Saved data entries:
● ● ● ● ●

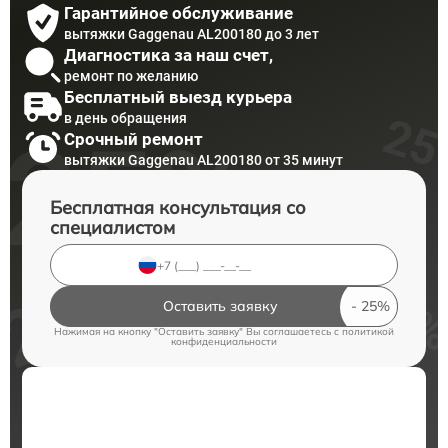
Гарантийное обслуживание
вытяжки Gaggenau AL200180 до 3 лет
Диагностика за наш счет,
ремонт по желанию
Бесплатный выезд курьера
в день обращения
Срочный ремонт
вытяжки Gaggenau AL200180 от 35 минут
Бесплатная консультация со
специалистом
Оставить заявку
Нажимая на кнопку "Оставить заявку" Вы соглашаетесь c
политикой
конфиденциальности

● ● ● ● ●

*DIRECTIONS:* Only a number is wanted here: how many lines in the data above include the string "вытяжки"?

*TASK ANSWER:* 2